From 1992 through 1996 the revenues and profits of discount brokerages grew twice as fast as those of full-service brokers. Quick & Reilly's revenues and net income rose for the fifth consecutive year in fiscal 1994. The following year net income dipped slightly, a development the firm blamed on rising interest rates and adverse market conditions. In fiscal 1996 net income soared to $69.4 million on revenues of $443.9 million, for a pretax profit margin of 37.7 percent, compared to the industry average of 16.4 percent. In fiscal 1997 the company earned $82 million on revenues of $507 million. Quick & Reilly had no long-term debt in 1996. The Quick family held about 35 percent of the stock that year, with the senior Quick continuing as chairman and chief executive officer.

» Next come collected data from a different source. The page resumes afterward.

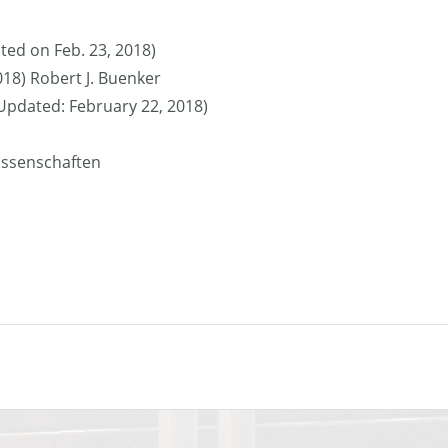
ted on Feb. 23, 2018)
018) Robert J. Buenker
 (Updated: February 22, 2018)
issenschaften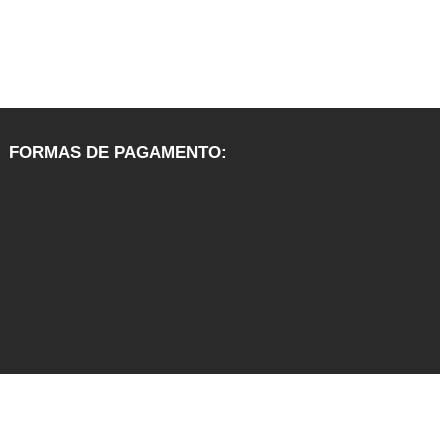
FORMAS DE PAGAMENTO: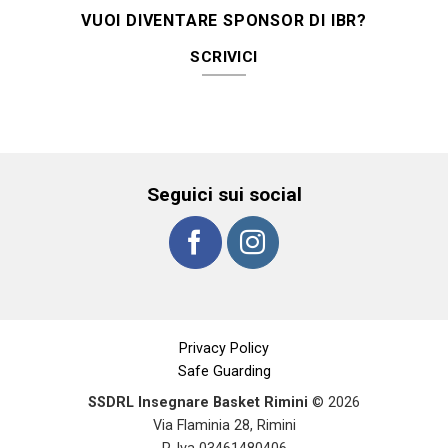
VUOI DIVENTARE SPONSOR DI IBR?
SCRIVICI
Seguici sui social
Privacy Policy
Safe Guarding
SSDRL Insegnare Basket Rimini
© 2026
Via Flaminia 28, Rimini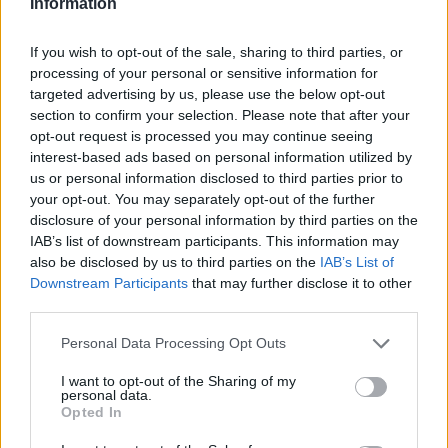
Kopczyński. 23-latek w hiszpańskiej organizacji spędził
Information
ostatnie dwa lata, ale nie był to okres udany. Zarówno
w kampanii 2023, jak i 2024 Karpie szorowały po dnie,
If you wish to opt-out of the sale, sharing to third parties, or
nie włączając się choćby w najmniejszym stopniu do
processing of your personal or sensitive information for
targeted advertising by us, please use the below opt-out
walki o czołowe lokaty. Zresztą w minionym sezonie
section to confirm your selection. Please note that after your
zarówno pierwszy, jak i drugi etap VALORANT
opt-out request is processed you may continue seeing
Champions Tour EMEA podopieczni André "BARBARRA"
interest-based ads based on personal information utilized by
Möllera zakończyli na jedenastym, czyli ostatnim
us or personal information disclosed to third parties prior to
miejscu. W tym czasie wygrali tylko 4 z 15 spotkań. Sam
your opt-out. You may separately opt-out of the further
starxo również nie prezentował się przesadnie dobrze.
disclosure of your personal information by third parties on the
Mimo to mistrz świata z 2021 roku nie traci ochoty do
IAB’s list of downstream participants. This information may
also be disclosed by us to third parties on the
IAB’s List of
gry. Już teraz zapewnił on, że stać go na powrót na
Downstream Participants
that may further disclose it to other
wysoki poziom. Pytanie, czy zapewnienia te wystarczą,
third parties.
by były członek Acend pozostał na poziomie VCT?
Personal Data Processing Opt Outs
CZYTAJ TEŻ:
paTiTek: Mam już dość stand-
inowania [WYWIAD]
I want to opt-out of the Sharing of my
personal data.
Opted In
–
Wiem, że nie boję się zostać liderem i jednym z
najlepszych prowadzących
– stwierdził Kopczyński za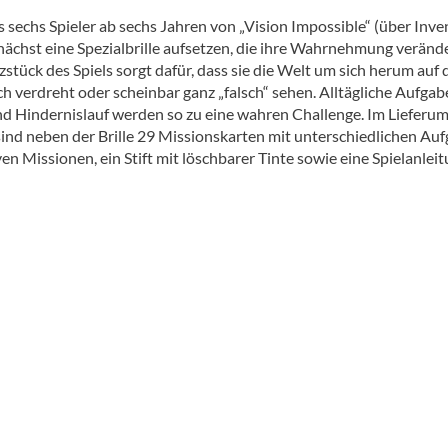
s sechs Spieler ab sechs Jahren von „Vision Impossible“ (über Inve
ächst eine Spezialbrille aufsetzen, die ihre Wahrnehmung verände
stück des Spiels sorgt dafür, dass sie die Welt um sich herum auf
ich verdreht oder scheinbar ganz „falsch“ sehen. Alltägliche Aufga
nd Hindernislauf werden so zu eine wahren Challenge. Im Lieferu
sind neben der Brille 29 Missionskarten mit unterschiedlichen Au
en Missionen, ein Stift mit löschbarer Tinte sowie eine Spielanleit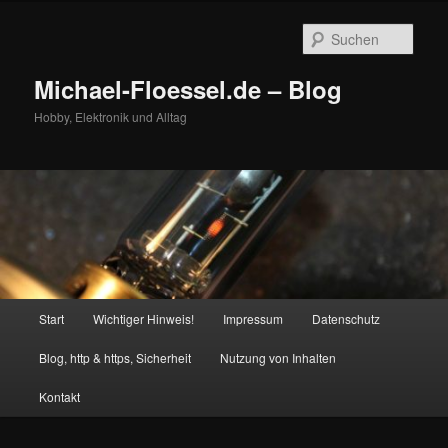
Zum
primären
Such
Inhalt
springen
Michael-Floessel.de – Blog
Hobby, Elektronik und Alltag
Hauptmenü
Start
Wichtiger Hinweis!
Impressum
Datenschutz
Blog, http & https, Sicherheit
Nutzung von Inhalten
Kontakt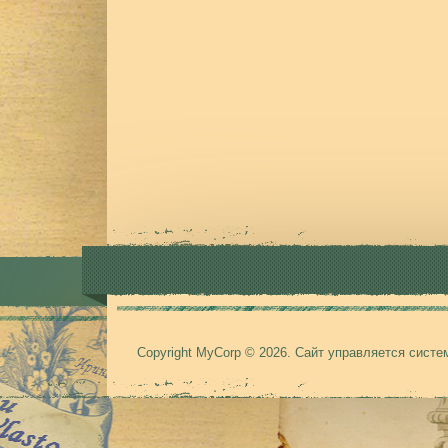
Copyright MyCorp © 2026
.
Сайт управляется сист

Quick & Reilly had 116 offices in 34 states and the District of Columbia at the end of fiscal 1997. It represented more than 2,100 mutual funds provided by outside vendors. U.S. Clearing was clearing all securities transactions for 330 correspondent firms. JJC Specialist was making markets in 278 New York Stock Exchange issues. Nash Weiss & Co. became a subsidiary for the firm's specialist activities in the over-the-counter market. Clearance commissions and income accounted for 48.6 percent of company revenue in fiscal 1997, while interest came to 36.8 percent and trading to 11.8 percent.
Principal Subsidiaries: JJC Specialist Corp.; Nash, Weiss & Co.; Q&R Capital Corp.; Q&R Charter, Inc.; Quick & Reilly, Inc.; Quick & Reilly Tara Corp.; U.S. Clearing Corp.